====== Source material ======

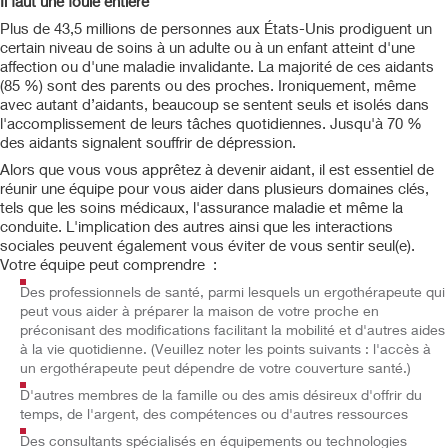
Il faut une foule entière
Plus de 43,5 millions de personnes aux États-Unis prodiguent un
certain niveau de soins à un adulte ou à un enfant atteint d'une
affection ou d'une maladie invalidante. La majorité de ces aidants
(85 %) sont des parents ou des proches. Ironiquement, même
avec autant d’aidants, beaucoup se sentent seuls et isolés dans
l'accomplissement de leurs tâches quotidiennes. Jusqu'à 70 %
des aidants signalent souffrir de dépression.
Alors que vous vous apprêtez à devenir aidant, il est essentiel de
réunir une équipe pour vous aider dans plusieurs domaines clés,
tels que les soins médicaux, l'assurance maladie et même la
conduite. L'implication des autres ainsi que les interactions
sociales peuvent également vous éviter de vous sentir seul(e).
Votre équipe peut comprendre :
Des professionnels de santé, parmi lesquels un ergothérapeute qui
peut vous aider à préparer la maison de votre proche en
préconisant des modifications facilitant la mobilité et d'autres aides
à la vie quotidienne. (Veuillez noter les points suivants : l'accès à
un ergothérapeute peut dépendre de votre couverture santé.)
D'autres membres de la famille ou des amis désireux d'offrir du
temps, de l'argent, des compétences ou d'autres ressources
Des consultants spécialisés en équipements ou technologies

======

*Task brief*. Whenever a line of the records holds the string "ergothérapeute", pick it out and copy it.

*Output for this task*.
Des professionnels de santé, parmi lesquels un ergothérapeute qui
un ergothérapeute peut dépendre de votre couverture santé.)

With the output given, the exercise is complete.